Sur la base des recommandations de ce rapport, nous proposons
que la législation foncière favorise l'accès des pauvres
et des moins pauvres du Burkina à la terre et facilite les
modalités d'acquisition des droits fonciers.
1) Pour ce qui est de l'accès des pauvres à la
terre, les mesures tendant d'abord à privilégier les associations
paysannes, que nous proposions pour les couches vulnérables pourraient
s'étendre à l'ensemble des pauvres et des moins pauvres, pour les
terres destinées aux activités agricoles, pastorales et
piscicoles. En plus de résoudre le problème de l'accès
à la terre, elles pourraient insuffler une nouvelle dynamique de
développement économique en résorbant le problème
d'emploi des pauvres. Car selon des enquêtes menées par la
Direction des Etudes et Programmes du Ministère de l'Agriculture en 1988
et interprétées par Monsieur Djibril TRAORE alors Directeur
Général de l'ERPAD (Études et Réalisation de
Projets d'Aménagement et de Développement), la
propriété collective est plus créative d'emplois que la
propriété privée2.
2) La réduction des droits de mutations aura
l'avantage de permettre à une part importante de la population de
satisfaire aux conditions d'acquisition des titres de possession. Ces mesures
pourraient concerner les terres destinées à tous les usages, et
principalement celles destinées aux activités
précédemment énumérées ainsi qu'à
l'habitation et aux activités commerciales dans les zones ordinaires.

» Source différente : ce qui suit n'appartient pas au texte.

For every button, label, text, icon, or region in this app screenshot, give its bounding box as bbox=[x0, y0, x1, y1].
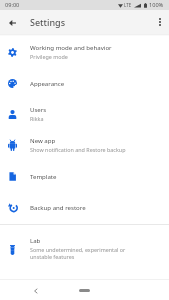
staticText: Settings bbox=[30, 16, 66, 28]
button[interactable]: Home bbox=[79, 289, 90, 292]
button[interactable]: Lab bbox=[0, 229, 169, 263]
button[interactable]: New app bbox=[0, 129, 169, 163]
staticText: Rikka bbox=[30, 115, 44, 122]
staticText: Backup and restore bbox=[30, 203, 86, 211]
button[interactable]: Template bbox=[0, 163, 169, 194]
staticText: Users bbox=[30, 105, 47, 113]
staticText: Lab bbox=[30, 236, 41, 244]
button[interactable]: Working mode and behavior bbox=[0, 36, 169, 70]
staticText: 09:00 bbox=[5, 1, 20, 9]
staticText: 100% bbox=[149, 1, 164, 9]
staticText: LTE bbox=[124, 2, 132, 8]
staticText: Appearance bbox=[30, 79, 65, 87]
staticText: Template bbox=[30, 172, 57, 180]
staticText: Show notification and Restore backup bbox=[30, 146, 126, 153]
staticText: Working mode and behavior bbox=[30, 43, 112, 51]
button[interactable]: More options bbox=[153, 15, 167, 29]
button[interactable]: Navigate up bbox=[5, 15, 20, 30]
button[interactable]: Users bbox=[0, 98, 169, 129]
button[interactable]: Appearance bbox=[0, 70, 169, 98]
button[interactable]: Back bbox=[29, 284, 42, 297]
staticText: New app bbox=[30, 136, 56, 144]
staticText: Privilege mode bbox=[30, 53, 68, 60]
button[interactable]: Backup and restore bbox=[0, 194, 169, 224]
staticText: Some undetermined, experimental or unsta… bbox=[30, 246, 148, 261]
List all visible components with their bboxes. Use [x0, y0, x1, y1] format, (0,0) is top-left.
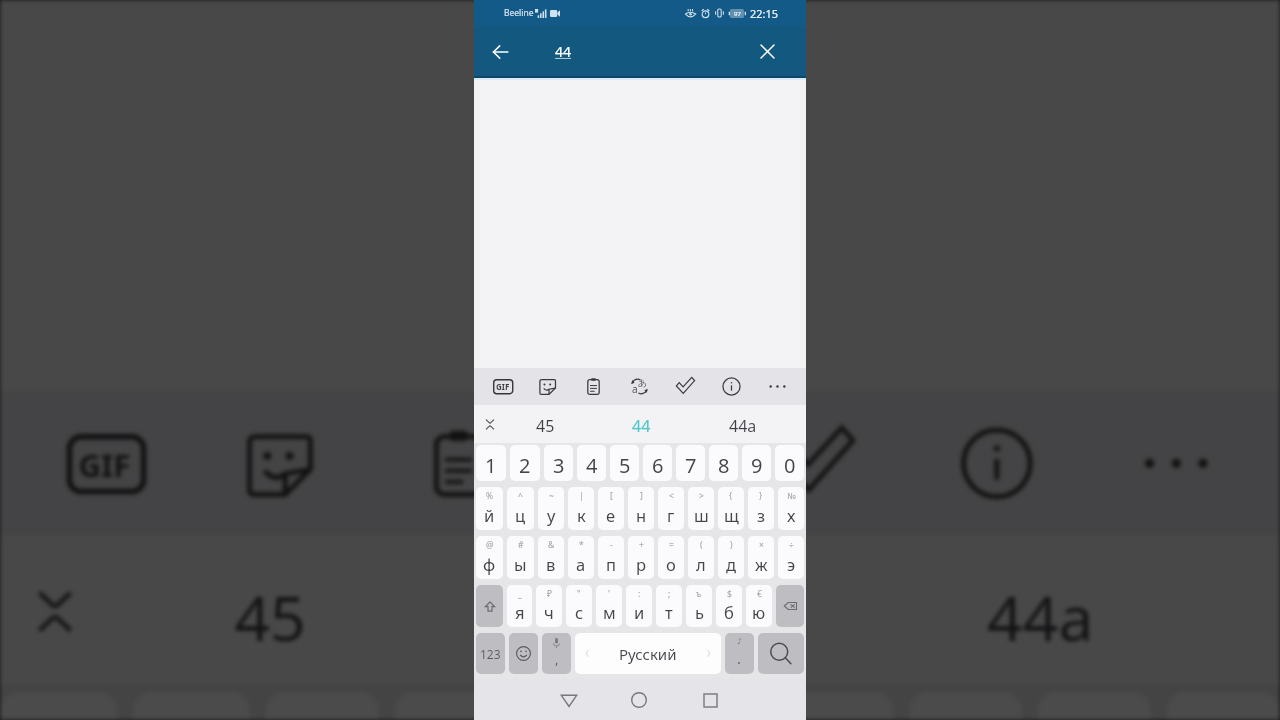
button[interactable]: ~: [538, 487, 564, 530]
button[interactable]: 1: [0, 692, 117, 720]
button[interactable]: 123: [476, 633, 505, 674]
button[interactable]: *: [568, 536, 594, 579]
staticText: и: [634, 601, 645, 623]
button[interactable]: [: [598, 487, 624, 530]
button[interactable]: 5: [523, 692, 636, 720]
button[interactable]: 3: [266, 692, 379, 720]
button[interactable]: №: [778, 487, 804, 530]
button[interactable]: 3: [544, 445, 573, 481]
staticText: ^: [518, 490, 523, 502]
button[interactable]: 2: [133, 692, 250, 720]
button[interactable]: @: [476, 536, 503, 579]
staticText: а: [576, 553, 586, 575]
button[interactable]: 8: [909, 692, 1022, 720]
button[interactable]: 4: [394, 692, 507, 720]
button[interactable]: _: [507, 585, 532, 627]
button[interactable]: Voice input and comma: [542, 633, 571, 674]
button[interactable]: <: [658, 487, 684, 530]
button[interactable]: Русский: [575, 633, 721, 674]
button[interactable]: 8: [709, 445, 738, 481]
button[interactable]: 7: [780, 692, 894, 720]
button[interactable]: 44: [555, 42, 572, 61]
staticText: *: [579, 539, 584, 551]
button[interactable]: Confirm: [662, 368, 708, 405]
button[interactable]: Recent apps: [688, 679, 732, 720]
button[interactable]: {: [718, 487, 744, 530]
button[interactable]: Close: [754, 38, 780, 64]
button[interactable]: 44: [584, 405, 698, 443]
button[interactable]: 0: [775, 445, 804, 481]
button[interactable]: +: [628, 536, 654, 579]
staticText: &: [548, 539, 555, 551]
button[interactable]: }: [748, 487, 774, 530]
button[interactable]: Clipboard: [367, 391, 546, 536]
button[interactable]: 4: [577, 445, 606, 481]
button[interactable]: ♪: [725, 633, 754, 674]
button[interactable]: (: [688, 536, 714, 579]
button[interactable]: 7: [676, 445, 705, 481]
button[interactable]: ': [596, 585, 622, 627]
button[interactable]: Confirm: [726, 391, 905, 536]
button[interactable]: Search: [758, 633, 804, 674]
button[interactable]: =: [658, 536, 684, 579]
button[interactable]: Emoji: [509, 633, 538, 674]
button[interactable]: ъ: [686, 585, 712, 627]
button[interactable]: 5: [610, 445, 639, 481]
button[interactable]: |: [568, 487, 594, 530]
button[interactable]: GIF: [16, 391, 192, 536]
button[interactable]: Information: [708, 368, 754, 405]
button[interactable]: Clipboard: [570, 368, 616, 405]
button[interactable]: -: [598, 536, 624, 579]
button[interactable]: %: [476, 487, 503, 530]
button[interactable]: Stickers: [192, 391, 367, 536]
button[interactable]: Shift: [476, 585, 503, 627]
button[interactable]: 1: [476, 445, 506, 481]
staticText: 45: [234, 574, 308, 660]
button[interactable]: ^: [507, 487, 534, 530]
button[interactable]: Back: [486, 37, 515, 66]
button[interactable]: :: [626, 585, 652, 627]
staticText: е: [606, 504, 616, 526]
button[interactable]: $: [716, 585, 742, 627]
button[interactable]: 45: [506, 405, 584, 443]
button[interactable]: ]: [628, 487, 654, 530]
staticText: }: [759, 490, 763, 502]
button[interactable]: 6: [643, 445, 672, 481]
button[interactable]: 44a: [866, 536, 1217, 684]
button[interactable]: >: [688, 487, 714, 530]
button[interactable]: 6: [652, 692, 765, 720]
button[interactable]: Home: [617, 679, 661, 720]
button[interactable]: Backspace: [776, 585, 804, 627]
button[interactable]: 0: [1166, 692, 1280, 720]
staticText: ♪: [737, 637, 743, 646]
button[interactable]: &: [538, 536, 564, 579]
button[interactable]: GIF: [480, 368, 525, 405]
button[interactable]: ÷: [778, 536, 804, 579]
button[interactable]: Information: [905, 391, 1085, 536]
button[interactable]: 44a: [698, 405, 788, 443]
button[interactable]: ): [718, 536, 744, 579]
button[interactable]: Collapse suggestions: [0, 536, 117, 684]
button[interactable]: ;: [656, 585, 682, 627]
staticText: ": [577, 588, 581, 600]
button[interactable]: Translate: [616, 368, 662, 405]
button[interactable]: Stickers: [525, 368, 570, 405]
button[interactable]: ₽: [536, 585, 562, 627]
button[interactable]: #: [507, 536, 534, 579]
button[interactable]: More options: [754, 368, 800, 405]
button[interactable]: 44: [422, 536, 866, 684]
button[interactable]: ": [566, 585, 592, 627]
button[interactable]: Translate: [546, 391, 726, 536]
button[interactable]: 2: [510, 445, 540, 481]
button[interactable]: More options: [1085, 391, 1264, 536]
staticText: a: [632, 382, 638, 396]
button[interactable]: €: [746, 585, 772, 627]
button[interactable]: Collapse suggestions: [474, 405, 506, 443]
staticText: ÷: [789, 539, 794, 551]
button[interactable]: 9: [742, 445, 771, 481]
button[interactable]: 9: [1038, 692, 1151, 720]
button[interactable]: 45: [117, 536, 422, 684]
staticText: ш: [694, 504, 709, 526]
button[interactable]: Back: [547, 679, 591, 720]
button[interactable]: ×: [748, 536, 774, 579]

Puisque ces différents domaines sont ceux où s'investit la
majorité de la population. Pour le cas spécifique des mutations
des parcelles destinées à l'habitation dans les zones d'habitats
ordinaires ainsi que celles destinées aux activités agricoles,
pastorales et piscicoles, le droit pourrait être indexé sur la
superficie (comme la taxe
1
http://qo.worldbank.org/VYMIQ2R350
2 www.fao.com/ Archives de la FAO. «
L'Etat, la tenure communautaire et la participation populaire au Burkina Faso
»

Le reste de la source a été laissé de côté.